Work out how many lines in the material beneath contain "have". Give only that number.

Data extract:
BEGIN
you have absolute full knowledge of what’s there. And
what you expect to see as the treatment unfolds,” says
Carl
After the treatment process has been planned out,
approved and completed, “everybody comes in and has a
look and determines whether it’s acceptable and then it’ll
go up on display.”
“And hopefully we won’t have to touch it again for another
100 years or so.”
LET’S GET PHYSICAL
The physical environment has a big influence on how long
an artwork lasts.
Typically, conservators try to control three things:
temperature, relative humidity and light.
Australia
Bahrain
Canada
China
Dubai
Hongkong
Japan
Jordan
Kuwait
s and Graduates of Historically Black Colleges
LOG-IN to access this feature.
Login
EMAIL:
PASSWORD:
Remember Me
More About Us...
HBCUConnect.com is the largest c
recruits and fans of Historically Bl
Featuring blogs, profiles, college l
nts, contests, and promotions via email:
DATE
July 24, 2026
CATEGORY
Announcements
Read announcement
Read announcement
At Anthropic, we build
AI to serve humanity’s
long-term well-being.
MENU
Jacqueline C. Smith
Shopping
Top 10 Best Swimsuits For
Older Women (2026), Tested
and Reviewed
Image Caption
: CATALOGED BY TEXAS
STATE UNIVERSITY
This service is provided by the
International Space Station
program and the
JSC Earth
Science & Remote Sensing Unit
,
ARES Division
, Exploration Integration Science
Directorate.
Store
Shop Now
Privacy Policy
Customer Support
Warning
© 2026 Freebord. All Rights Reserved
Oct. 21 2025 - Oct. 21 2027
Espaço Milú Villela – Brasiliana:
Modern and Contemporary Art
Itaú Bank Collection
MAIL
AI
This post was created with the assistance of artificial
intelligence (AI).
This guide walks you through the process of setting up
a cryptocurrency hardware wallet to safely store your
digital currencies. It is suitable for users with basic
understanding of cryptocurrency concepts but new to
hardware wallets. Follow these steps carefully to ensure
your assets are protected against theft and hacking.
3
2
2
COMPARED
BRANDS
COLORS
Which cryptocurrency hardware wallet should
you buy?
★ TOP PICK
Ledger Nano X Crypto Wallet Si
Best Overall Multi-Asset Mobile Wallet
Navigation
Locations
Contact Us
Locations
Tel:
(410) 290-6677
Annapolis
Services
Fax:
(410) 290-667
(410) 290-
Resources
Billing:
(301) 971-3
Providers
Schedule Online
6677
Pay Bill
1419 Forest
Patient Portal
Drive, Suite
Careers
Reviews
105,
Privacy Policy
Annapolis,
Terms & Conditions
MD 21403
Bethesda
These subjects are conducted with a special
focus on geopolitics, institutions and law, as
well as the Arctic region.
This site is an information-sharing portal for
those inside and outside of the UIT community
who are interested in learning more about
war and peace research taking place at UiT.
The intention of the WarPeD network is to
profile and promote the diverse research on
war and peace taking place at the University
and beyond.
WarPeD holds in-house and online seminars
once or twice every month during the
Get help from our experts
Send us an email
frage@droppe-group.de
END
Task output: 2